Yeah, I agree that active substrates can be good. You don't want to take any risks...I was just upset with this product (plus there are very few TRULY inert substrates out there).
I just think that when you're paying that much for a substrate, you deserve to get your money's worth. Especially with a company like Fluval. I mean, don't they test it before?!


----------



## aluka (Feb 2, 2013)

isn't fluval shrimp stratum pretty much the cheapest buffering substrate? so you are getting what you paid for. Its cheaper than the others, so its messier, but it works and still buffers.


----------



## dru (Mar 9, 2013)

I had great results with FSS. I got away without dosing my tank for ~8 months.










It is not more dusty than any other planted substrate I have used. I wouldn't bash the product just because it didn't work out for you.


----------



## MamaJu (Jun 4, 2013)

I experimented with both Fluval Stratum and ADA Amazonia. I had 2 Fluval EBI's, one with Fluval Stratum and one with ADA Amazonia. 

I had CRS in the Amazonia tank. No issues. Shrimp multiplied and molted fine. Plants did great.

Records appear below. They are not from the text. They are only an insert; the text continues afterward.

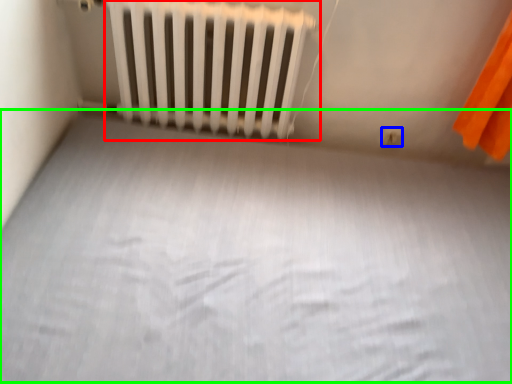 Question: Considering the real-world distances, which object is farthest from radiator (highlighted by a red box)? electric outlet (highlighted by a blue box) or bed frame (highlighted by a green box)?

Choices:
 (A) electric outlet
 (B) bed frame

Answer: (A) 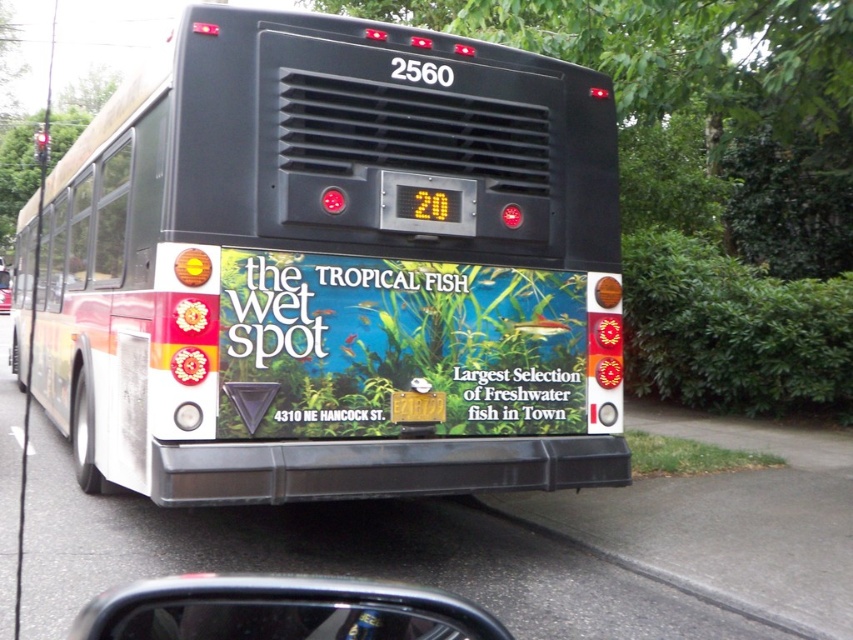 Question: Considering the real-world distances, which object is closest to the gray concrete curb at lower right?

Choices:
 (A) black matte bus at center
 (B) metallic silver car at center

Answer: (A)

Question: Is matte plastic signboard at center to the left of gray concrete curb at lower right from the viewer's perspective?

Choices:
 (A) no
 (B) yes

Answer: (B)

Question: Does matte plastic signboard at center lie in front of gray concrete curb at lower right?

Choices:
 (A) yes
 (B) no

Answer: (B)

Question: Does matte plastic signboard at center have a lesser width compared to metallic silver car at center?

Choices:
 (A) yes
 (B) no

Answer: (B)

Question: Based on their relative distances, which object is farther from the black matte bus at center?

Choices:
 (A) metallic silver car at center
 (B) gray concrete curb at lower right
 (C) matte plastic signboard at center

Answer: (A)

Question: Which point is farther to the camera?

Choices:
 (A) (42, 212)
 (B) (0, 307)
 (C) (685, 550)

Answer: (B) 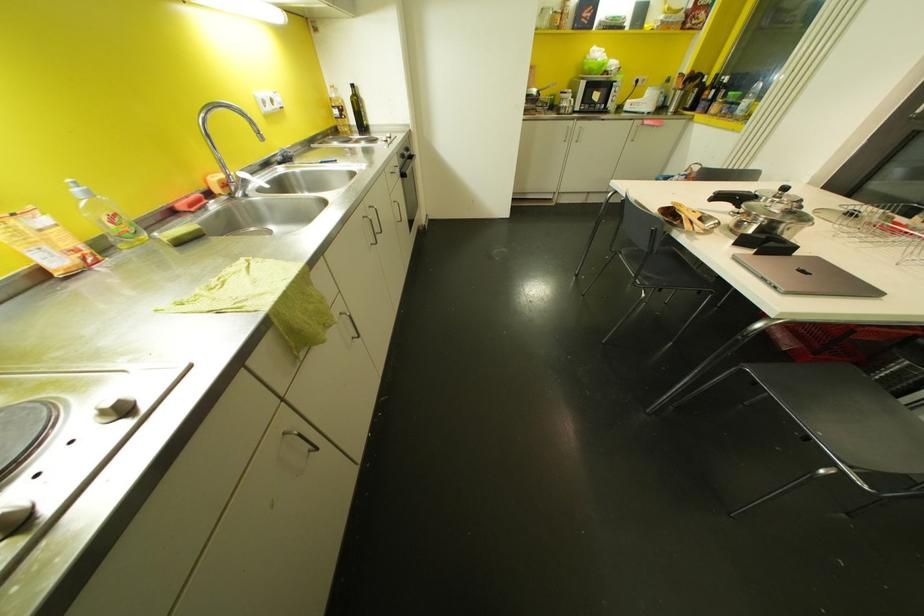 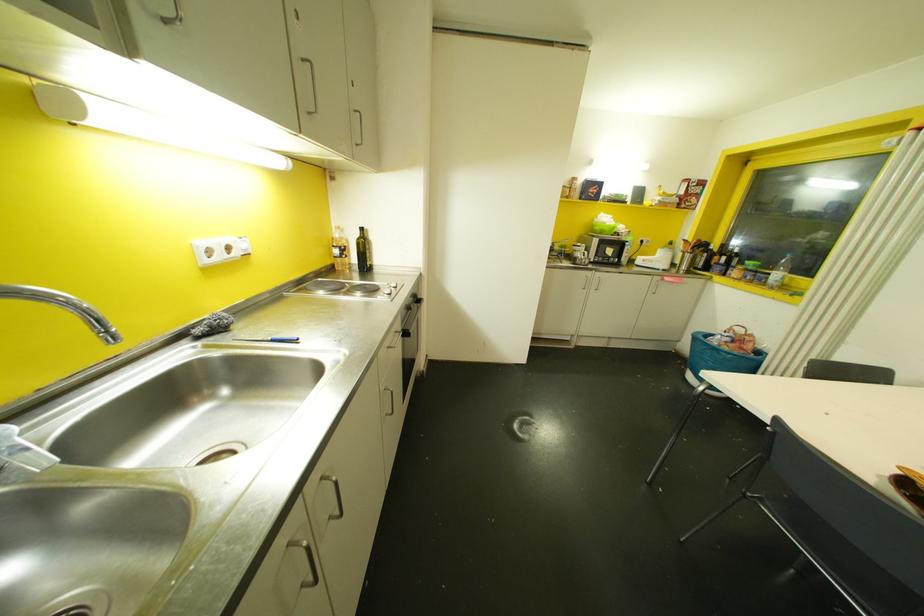 The point at (402, 156) is marked in the first image. Where is the corresponding point in the second image?

(407, 307)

I had red cherry shrimp in the Stratum tank. Shrimp had issues molting and Stratum was so light that I had difficulty planting anything. The Stratum turned to mud quickly and any disturbance of the substrate caused a huge cloudy mess.

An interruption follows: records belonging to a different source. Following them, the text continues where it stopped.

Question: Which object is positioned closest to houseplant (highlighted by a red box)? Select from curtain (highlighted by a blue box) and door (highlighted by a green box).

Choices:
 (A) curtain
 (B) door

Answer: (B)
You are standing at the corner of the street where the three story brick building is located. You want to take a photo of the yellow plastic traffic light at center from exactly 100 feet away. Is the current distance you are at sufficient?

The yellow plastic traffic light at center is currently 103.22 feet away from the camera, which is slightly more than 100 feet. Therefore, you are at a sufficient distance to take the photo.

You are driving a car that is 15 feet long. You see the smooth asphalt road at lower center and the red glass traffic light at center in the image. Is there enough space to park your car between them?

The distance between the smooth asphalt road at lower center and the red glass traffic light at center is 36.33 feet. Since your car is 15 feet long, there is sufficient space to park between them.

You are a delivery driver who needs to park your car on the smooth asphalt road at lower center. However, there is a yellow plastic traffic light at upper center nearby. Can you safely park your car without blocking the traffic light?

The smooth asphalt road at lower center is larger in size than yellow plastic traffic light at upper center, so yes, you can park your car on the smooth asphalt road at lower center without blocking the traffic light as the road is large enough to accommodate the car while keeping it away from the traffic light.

Eventually I threw the Stratum out and replaced it with Amazonia. 

Hope that helps. PM if you have any other questions about Stratum vs Amazonia.


----------



## Subtletanks91 (May 29, 2013)

True Amazonia leeches ammonia but it was designed that way to do a fish less cycle in the tank. And to be planted in almost immediately to get ,the plants to absorb the ammonia. I can't say for long term how it holds up but I have heard 3 years if you take care of it and use ro water.

All clay based substrates even sand and gravel will be dusty murky and cause dust clouds. But when I uproot and re plant in Amazonia I never have a dust cloud rise up. And my plants grow like crazy


----------



## werner_eye (Apr 4, 2014)

I have a big bag of Fluval Stratum that I haven't torn into yet. I have an 8 gallon aqueon with threadfins that I would like to put this in. Right now the tank is just bare bottom with driftwood/anubias and some java moss. Jump started the bio filtration process with a sponge from an existing tank. Now I'm kinda iffy on using it since this my first go around trying co2. Maybe cap it?


----------



## markisashrimp (Jan 27, 2014)

Subtletanks91 said:


> A lot of people will disagree here. Not here to start any issues just giving my honest opinion.
> 
> I've never used shrimp stratum, but a lot of people have said it turns to mud quickly. About a year give or take, but the buffering shouldn't wear out.
> 
> ...


Well said!
After reading this makes it a little more easier me to get an idea what I may go with for substrate. I do a agree about having a sub for buffering purposes like reef tanks.


----------